Возможно, то, что мы называем выгоранием, представляет собой кризис этого знакомого сценария, ощущение внезапного расхождения с той ролью, с которой мы давно свыклись. Похожий продолжительный кризис пережил и сам Мелвилл. После коммерческого успеха первых двух романов, Тайпи (1846) и Ому (1847), на него стали давить издатели, читатели и растущая семья: все они требовали, чтобы он продолжал писать в том же духе… Но им владело желание расширить границы и возможности романного жанра, лишившее его и читателей, и доходов. В отказе заниматься копированием Мелвилл, таким образом, опередил писца Бартлби.

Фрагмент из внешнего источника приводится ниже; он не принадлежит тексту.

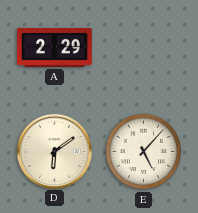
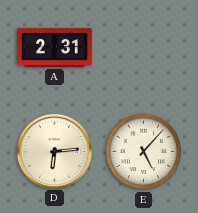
A: 2:29 -> 2:31
D: 6:09 -> 6:14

И это привело его (опять-таки как и Бартлби) к неприятностям. Мелвилл мог писать на потребу публике и в конце концов возненавидеть себя; а мог писать странные книги, которые ему хотелось, и остаться без денег. «Я проклят долларами <…>, – жаловался он в 1851 году своему другу Натаниелу Готорну. – То, что мне более всего хотелось бы писать, закрыто для меня – за это не станут платить. Однако писать по-иному я не могу»57.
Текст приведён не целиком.